As an increasing number of millennial and Gen Z shoppers keep a closer eye on their carbon footprints, the rental and resale markets have enjoyed a steady boom. According to ThredUp’s 2019 Fashion Resale Market trend report, the resale market is worth $24 billion today and is expected to hit $51 billion by 2023 — growing 21 times faster than traditional retail over the past three years.
“The resale customer is no longer somebody else’s customer, they are everybody’s customer,” said ThredUp co-founder and CEO James Reinhart. “Mass market or luxury, if people can find a high-quality product for much less, they’ll choose used.”
But it’s not just Macy’s and JCPenney dipping their toes into the resale space. In April, Neiman Marcus took a minority stake in online consignment market Fashionphile, which specializes in pre-owned designer handbags and accessories. It became the first major luxury retailer to directly invest in resale, with its stores serving as drop-off points for customers’ pre-owned pieces and shoppers then receiving payment that can be used to shop at the department store.
With more and more customers making the case for high-end goods at nonluxury prices, a number of secondhand sellers are looking to cater to these shifting demands. And although thrift shops and even pioneering e-commerce platform eBay have been around for some time, the new batch of resale marketplaces present shoppers with a treasure hunt experience that isn’t easily replicated at traditional retail stores — from providing limited assortments at lower-than-retail prices to offering fresh and rotating merchandise on a near-daily basis.

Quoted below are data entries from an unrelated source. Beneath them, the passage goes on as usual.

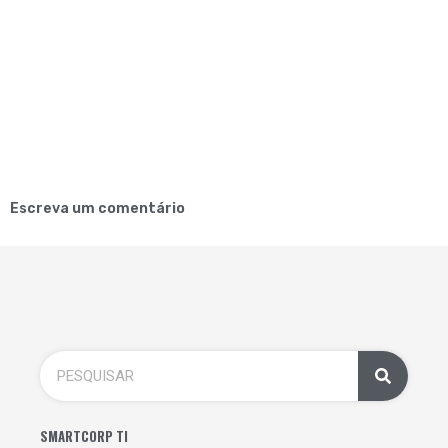
Escreva um comentário
SMARTCORP TI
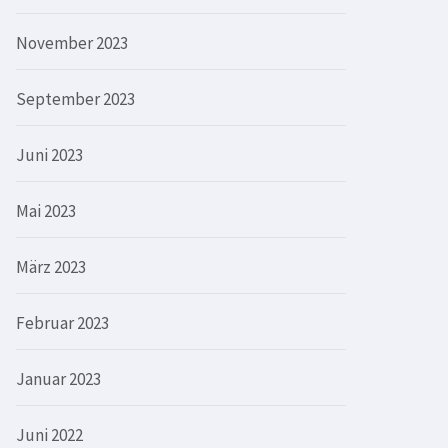
November 2023
September 2023
Juni 2023
Mai 2023
März 2023
Februar 2023
Januar 2023
Juni 2022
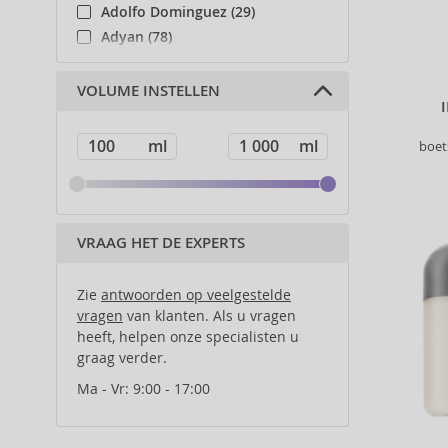
Adolfo Dominguez (29)
Adyan (78)
Affinage (1)
Afnan (83)
VOLUME INSTELLEN
Agent Provocateur (13)
Ahava (49)
boet
Aigner (41)
Ajmal (86)
Al Haramain (178)
Al Wataniah (79)
VRAAG HET DE EXPERTS
Alberta Ferretti (1)
Alcina (156)
Zie
antwoorden op veelgestelde
Alexander McQueen (2)
vragen
van klanten. Als u vragen
heeft, helpen onze specialisten u
Alexandre.J (31)
graag verder.
Alfaparf Milano (175)
Alfred Sung (7)
Ma - Vr: 9:00 - 17:00
Alpecin (3)
Alter Ego (35)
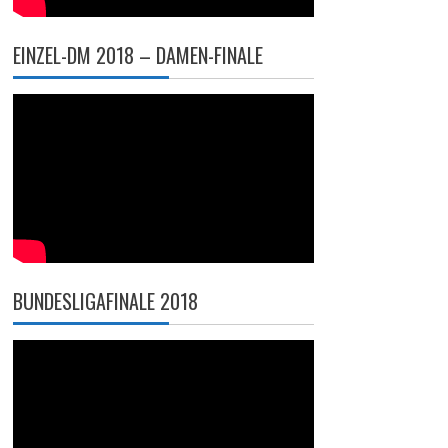
EINZEL-DM 2018 – DAMEN-FINALE
BUNDESLIGAFINALE 2018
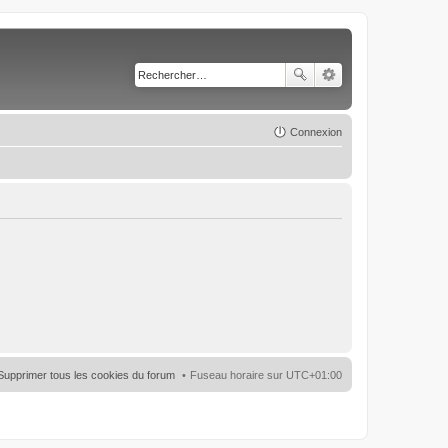
Connexion
Supprimer tous les cookies du forum
Fuseau horaire sur
UTC+01:00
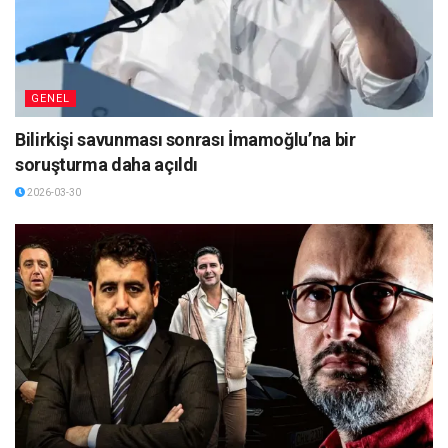
GENEL
Bilirkişi savunması sonrası İmamoğlu’na bir
soruşturma daha açıldı
2026-03-30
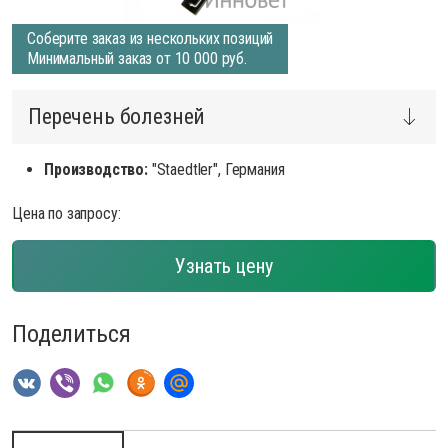
Соберите заказ из нескольких позиций
Минимальный заказ от 10 000 руб.
Перечень болезней
Производство:
"Staedtler", Германия
Цена по запросу:
Узнать цену
Поделиться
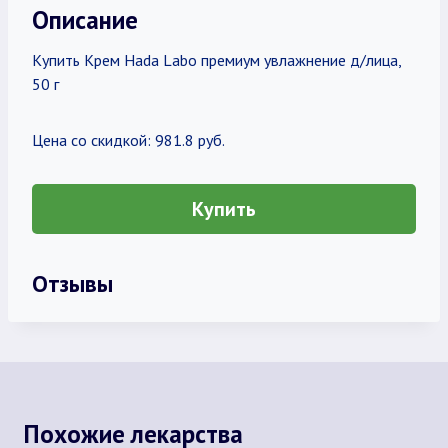
Описание
Купить Крем Hada Labo премиум увлажнение д/лица,
50 г
Цена со скидкой: 981.8 руб.
Купить
Отзывы
Похожие лекарства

“These moves certainly reflect the fact that younger consumers don’t feel that everything they buy needs to be new. They are very open to purchasing pre-owned fashion for both financial and environmental reasons,” said Beth Goldstein, fashion footwear and accessories analyst at The NPD Group Inc. “It’s already clear that the challenge will be how to differentiate if other retailers continue this trend of partnering up with resellers.”